The Sutherland Shire Council has release three shortlisted schemes for the $21.8 million refurbishment of the Sutherland Entertainment Centre in Sydney’s south, after seeking expressions of interest from designers in November 2018.
The project intends to modernize the 40-year-old facility with a reworked theatre, a new foyer, enhanced accessibility as well as a refreshed forecourt and backstage facilities.
Proposals from Cox Architecture, FJMT, and Chrofi and NBRS Architecture have been shortlisted by the council.
Chrofi and NBRS Architecture have proposed a foyer addition that would act as both a “verandah” to the existing building as well as a “pergola” in the landscape. “This relationship can be one where the entertainment and what goes on within begins to feel like it is much more a part of the park, and [simultaneously] the park should also feel that it is an extension of the building,” said Andrew Lamond, senior associate of Chrofi.
Andrew Tripet, principal of NBRS Architecture added, “The entertainment centre will have a new, active, versatile foyer space with the capacity in its own right to be the venue for a variety of public occasions.

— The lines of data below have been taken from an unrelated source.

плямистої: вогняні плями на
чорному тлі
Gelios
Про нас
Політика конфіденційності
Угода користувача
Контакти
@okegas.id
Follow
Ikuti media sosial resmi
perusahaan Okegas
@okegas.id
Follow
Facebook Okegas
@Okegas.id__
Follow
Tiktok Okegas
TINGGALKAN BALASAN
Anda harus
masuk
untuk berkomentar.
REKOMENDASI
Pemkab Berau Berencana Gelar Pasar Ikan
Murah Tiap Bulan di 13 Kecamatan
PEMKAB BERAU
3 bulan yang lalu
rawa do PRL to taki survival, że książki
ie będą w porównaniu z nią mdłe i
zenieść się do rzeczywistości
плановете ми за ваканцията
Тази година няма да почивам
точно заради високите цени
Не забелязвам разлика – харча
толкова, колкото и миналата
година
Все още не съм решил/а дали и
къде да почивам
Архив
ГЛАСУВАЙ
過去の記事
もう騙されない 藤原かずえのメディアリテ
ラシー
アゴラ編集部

At times, it would be the place for audiences to gather before, during and after performances. At others [times], it would be itself the venue for smaller informal shoes, large banquets, exhibitions or speaker tours.”

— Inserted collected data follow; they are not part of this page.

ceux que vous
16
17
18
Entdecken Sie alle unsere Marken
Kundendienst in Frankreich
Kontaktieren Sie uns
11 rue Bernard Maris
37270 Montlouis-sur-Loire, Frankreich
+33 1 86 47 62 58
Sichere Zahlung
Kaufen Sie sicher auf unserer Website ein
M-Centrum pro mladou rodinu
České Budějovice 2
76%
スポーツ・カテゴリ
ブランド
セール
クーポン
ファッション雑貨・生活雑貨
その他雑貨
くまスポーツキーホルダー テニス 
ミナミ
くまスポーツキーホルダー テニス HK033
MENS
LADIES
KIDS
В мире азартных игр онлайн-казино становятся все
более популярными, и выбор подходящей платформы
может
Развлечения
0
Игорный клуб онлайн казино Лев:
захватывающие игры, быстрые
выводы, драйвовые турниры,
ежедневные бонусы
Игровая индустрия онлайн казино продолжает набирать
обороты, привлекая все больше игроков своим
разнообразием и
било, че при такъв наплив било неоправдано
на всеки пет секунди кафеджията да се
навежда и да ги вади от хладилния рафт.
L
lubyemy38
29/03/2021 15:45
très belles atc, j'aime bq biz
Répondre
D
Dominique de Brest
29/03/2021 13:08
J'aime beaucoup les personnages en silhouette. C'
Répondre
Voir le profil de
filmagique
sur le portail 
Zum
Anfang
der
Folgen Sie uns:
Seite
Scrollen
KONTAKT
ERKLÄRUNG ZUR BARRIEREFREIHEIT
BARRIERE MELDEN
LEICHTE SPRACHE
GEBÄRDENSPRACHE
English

Cox Architecture’s proposal centres around an existing gum tree on the site, which will become a “meeting tree” and a focal point of the complex. An awning will guide visitors to the meeting tree and a series of landscaped terraces will provide gathering spaces. A triple height foyer space will be inserted internally to connect all levels. A cafe on the ground floor will spill out into the foyer and the adjoining Peace Park.
“The material palette reveal the textural richness of the shire’s unique landscapes and celebrate place. Textures and colour have been selected to reflect the shire’s natural beauty and in particular the welcome tree. The interior palette is accented with playful yet robust finishes, capable of dealing with the wear and tear of public life,” said the design team.
FJMT envisions enhancing the existing qualities of the original 1960s building through its connection to nature. “What we want to do in a very modern way is to create an organic, sophisticated and close connection to nature through the architecture,” said design director Richard Francis Jones. “The theatrical nature this project, the sense of performance, of event and celebration – we want these buildings to sparkle to reflect the performance and the events that happen within them.”
Landscape architect Phoebe Pape said, “By simplifying and restructuring the landscape to flow seamlessly, creating a series of interconnected outdoor rooms, the landscape will create a significant and vibrant precinct that is inviting and engaging ensuring the newly established entertainment centre sites comfortably within the precinct.”
The proposals are on exhibition for public comment until 3 April 2019.